• _EXCERPTED RECORDS_:
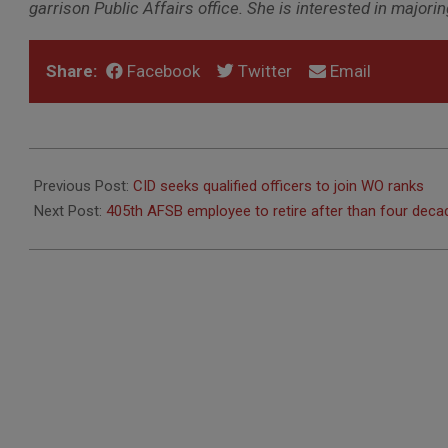
garrison Public Affairs office. She is interested in majo
Share:
Facebook
Twitter
Email
2018-
04-
Previous Post:
CID seeks qualified officers to join WO ranks
11
Next Post:
405th AFSB employee to retire after than four deca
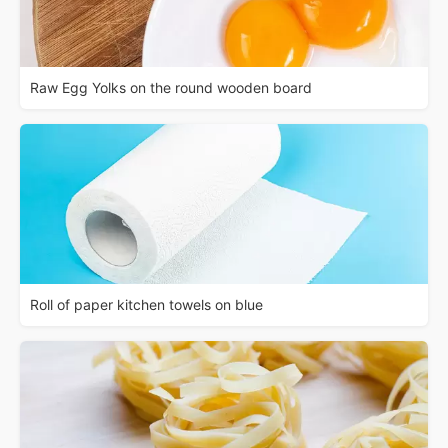
Raw Egg Yolks on the round wooden board
Roll of paper kitchen towels on blue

• _DIRECTIONS_: Copy nothing but the lines from the line holding "405th AFSB employee" through the last line of the entries, exactly, while leaving out the pictures.

• _OUTPUT FOR THIS EXERCISE_:
405th AFSB employee to retire after than four deca
Raw Egg Yolks on the round wooden board
Roll of paper kitchen towels on blue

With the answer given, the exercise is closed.